EXERCISE DESCRIPTION:
Among the lines below, which ones contain the word "System"? Copy every such line.

Page images and extracted text
# # # # #
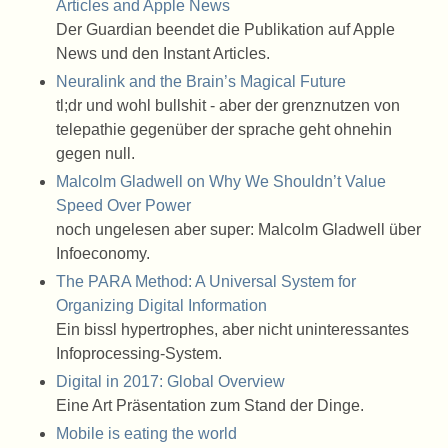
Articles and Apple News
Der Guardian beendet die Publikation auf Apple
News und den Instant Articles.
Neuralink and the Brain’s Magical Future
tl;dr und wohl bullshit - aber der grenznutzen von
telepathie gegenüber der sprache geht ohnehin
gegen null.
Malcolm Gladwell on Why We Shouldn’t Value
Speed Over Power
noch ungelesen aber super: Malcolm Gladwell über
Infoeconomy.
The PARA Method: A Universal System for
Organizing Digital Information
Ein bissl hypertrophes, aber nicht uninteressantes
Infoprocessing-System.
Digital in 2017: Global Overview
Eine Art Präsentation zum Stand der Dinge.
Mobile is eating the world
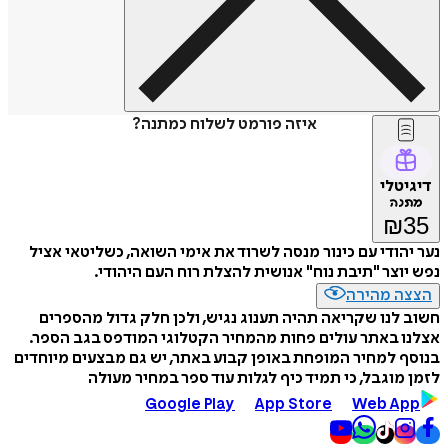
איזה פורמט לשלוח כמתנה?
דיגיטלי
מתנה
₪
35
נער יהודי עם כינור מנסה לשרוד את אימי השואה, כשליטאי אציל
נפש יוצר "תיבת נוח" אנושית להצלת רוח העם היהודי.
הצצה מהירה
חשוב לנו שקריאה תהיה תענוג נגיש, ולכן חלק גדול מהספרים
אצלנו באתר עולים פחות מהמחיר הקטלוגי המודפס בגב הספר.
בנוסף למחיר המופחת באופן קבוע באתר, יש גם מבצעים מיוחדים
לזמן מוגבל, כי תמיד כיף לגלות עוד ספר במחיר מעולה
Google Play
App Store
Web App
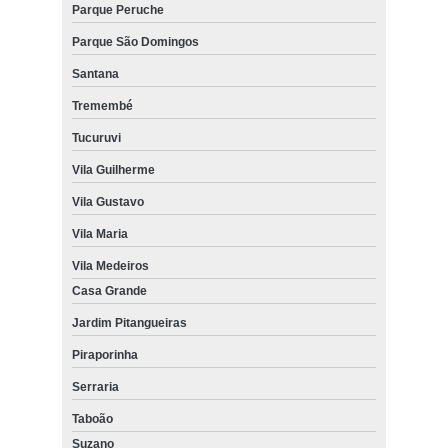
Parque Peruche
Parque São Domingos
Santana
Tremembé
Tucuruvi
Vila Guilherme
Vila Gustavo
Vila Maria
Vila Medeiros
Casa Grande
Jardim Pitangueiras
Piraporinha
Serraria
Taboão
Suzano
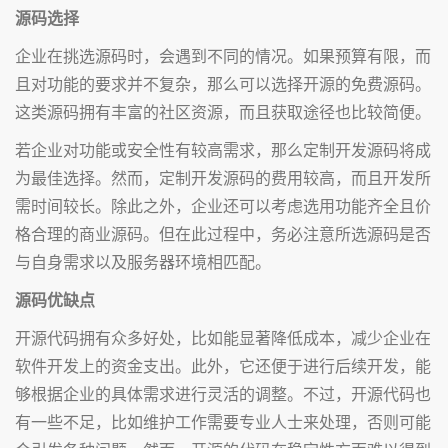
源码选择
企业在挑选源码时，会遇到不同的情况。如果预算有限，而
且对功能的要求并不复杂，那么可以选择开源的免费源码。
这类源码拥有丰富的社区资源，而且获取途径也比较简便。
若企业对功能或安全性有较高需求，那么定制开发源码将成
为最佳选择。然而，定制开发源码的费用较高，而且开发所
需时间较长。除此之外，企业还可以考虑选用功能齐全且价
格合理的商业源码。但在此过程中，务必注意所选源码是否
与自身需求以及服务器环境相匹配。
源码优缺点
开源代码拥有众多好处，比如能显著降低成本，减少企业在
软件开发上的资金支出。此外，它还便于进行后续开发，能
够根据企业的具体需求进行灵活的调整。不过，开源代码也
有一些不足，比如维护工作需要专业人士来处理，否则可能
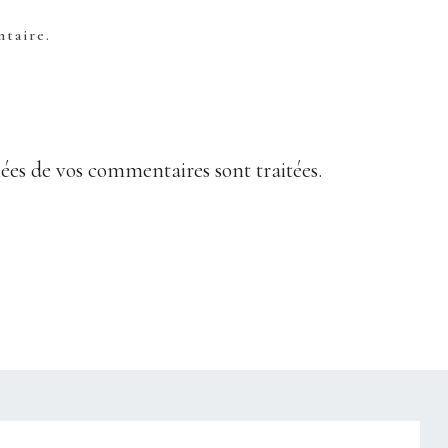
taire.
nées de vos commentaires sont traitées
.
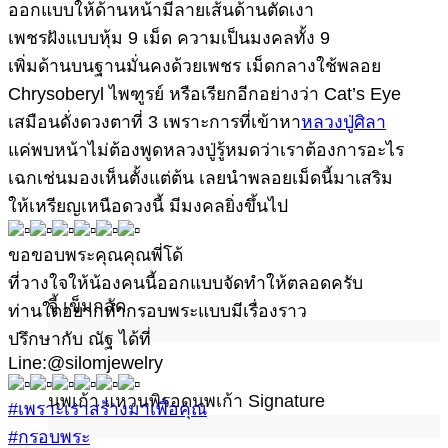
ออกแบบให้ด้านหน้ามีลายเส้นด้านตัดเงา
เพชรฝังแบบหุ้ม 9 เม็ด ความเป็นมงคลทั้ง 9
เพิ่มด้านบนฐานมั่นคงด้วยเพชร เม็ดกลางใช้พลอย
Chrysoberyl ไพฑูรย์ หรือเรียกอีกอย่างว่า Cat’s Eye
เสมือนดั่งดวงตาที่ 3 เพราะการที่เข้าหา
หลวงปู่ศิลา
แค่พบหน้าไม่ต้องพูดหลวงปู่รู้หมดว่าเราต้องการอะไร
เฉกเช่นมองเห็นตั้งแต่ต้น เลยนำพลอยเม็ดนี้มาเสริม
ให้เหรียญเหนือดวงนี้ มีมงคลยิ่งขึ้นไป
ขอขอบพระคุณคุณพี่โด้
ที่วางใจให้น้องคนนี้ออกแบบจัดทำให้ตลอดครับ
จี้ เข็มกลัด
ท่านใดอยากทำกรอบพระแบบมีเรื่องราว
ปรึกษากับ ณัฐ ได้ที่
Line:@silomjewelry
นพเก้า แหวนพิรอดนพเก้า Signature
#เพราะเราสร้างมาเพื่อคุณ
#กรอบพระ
# # # # #
ANSWER FOR THE TASK:
The PARA Method: A Universal System for
Infoprocessing-System.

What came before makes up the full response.